Questions on the Way to Houston

IN this pause before the Republican convention in Houston and the rest of the campaign, let's look at a few relevant questions:

Q: Could Dan Quayle still be dropped from the ticket?

A: Yes, it still could happen although it isn't too likely. President Bush has publicly said on several occasions that Mr. Quayle remains as his No. 2 man. And he apparently has told Quayle this in a private conversation in which his vice president offered to step down.

But a president can change his mind. Right up to the time of the nomination of his vice president, Mr. Bush, with a simple phone call, could tell Quayle that he is out and someone else is in. Remember how Franklin Roosevelt replaced his vice president, Henry Wallace, with Harry Truman at the 1944 convention?

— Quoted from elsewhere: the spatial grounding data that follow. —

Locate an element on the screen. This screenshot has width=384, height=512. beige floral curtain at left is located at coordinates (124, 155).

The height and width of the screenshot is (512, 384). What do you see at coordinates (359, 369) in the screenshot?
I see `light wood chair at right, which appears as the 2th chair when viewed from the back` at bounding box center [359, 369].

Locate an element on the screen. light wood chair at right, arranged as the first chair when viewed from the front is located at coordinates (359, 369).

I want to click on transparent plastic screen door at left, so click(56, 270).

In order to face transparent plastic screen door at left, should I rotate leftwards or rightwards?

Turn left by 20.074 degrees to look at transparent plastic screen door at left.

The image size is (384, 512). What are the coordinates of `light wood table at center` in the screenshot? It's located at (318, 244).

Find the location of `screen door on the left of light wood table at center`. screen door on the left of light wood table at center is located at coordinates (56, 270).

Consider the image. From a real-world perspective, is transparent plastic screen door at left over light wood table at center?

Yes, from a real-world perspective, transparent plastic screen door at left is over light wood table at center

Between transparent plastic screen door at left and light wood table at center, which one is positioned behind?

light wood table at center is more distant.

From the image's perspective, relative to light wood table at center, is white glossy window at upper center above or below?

If Bush still is some 25 to 30 percentage points behind Bill Clinton at convention time, and if the polls show that Quayle is responsible for a significant amount of that deficit, then it is possible that the president might feel he must find a new running mate.

But even then, Bush might not make the change simply because by so doing he would be irritating - and perhaps saying goodbye to the votes of - millions of hardcore conservative Republicans who like Quayle.

He would know that the only replacement who could keep a hold on those conservatives and also reach out to many moderate and liberal voters is his Housing and Urban Development secretary, Jack Kemp. But Bush would also know that it doesn't necessarily follow that Mr. Kemp would say "yes" if the VP slot were offered.

Indeed, Kemp might see his own political ambitions being greatly dampened if not dashed by becoming part of a possibly losing ticket. He would undoubtedly recall how Robert Dole's presence on the Jerry Ford ticket in 1976 hurt rather than helped the political career of the senator from Kansas.

Further, the Bush-Kemp relationship has at times been strained. At best - as it is these days - it is not much better than what the diplomats call "correct."

Finally, Kemp likes to be in charge. He's used to being captain - a role he's played on every football team he was on since high school. Obviously, a vice president is in full charge of nothing.

So one might ask: What could be more damaging to Bush than keeping Quayle? The answer: Dumping Quayle and then calling Kemp and getting a "No."

Q: What was the most significant happening at the Democratic convention?

A: Behind all the hoopla and speechmaking and the stories about Mr. Clinton's astonishing rise in the polls, a sea change was taking place in the Democratic Party: It was marching south for its choice of presidential nominee, perhaps for years to come.

The fact is that the party's leaders and voters have grown weary of looking north, particularly to New England and Massachusetts, for a winner.

As they picked two southerners to head their ticket, I heard them again and again citing a truth they have often ignored: That the only way the Democrats have won the presidency since John F. Kennedy is with southern candidates Lyndon Johnson and Jimmy Carter.

Q: Are these presidential-nomination conventions passe?

A: That's been a widely held position among political observers and pundits - particularly those in academia and the media - for almost a generation.

"They're useless, a waste of time; nothing ever happens anymore." That's their verdict.

Certainly, the presidential nomination has long been decided before conventions through the primaries. And it's arguable that the selection of the nominee was really what these conventions were set up to do.

But a great deal happened in New York. While there, one could feel the resurgence of the Clinton bid for the presidency.

It was the adding of Al Gore to the ticket on the eve of the convention. It was the exit of Ross Perot - an announcement that became a part of Clinton's emergence as a credible and perhaps winning candidate.

And it was Clinton's and Mr. Gore's acceptance speeches, both of which did so much to launch their nominations and propel them forward.

Something did, indeed, happen at the New York convention.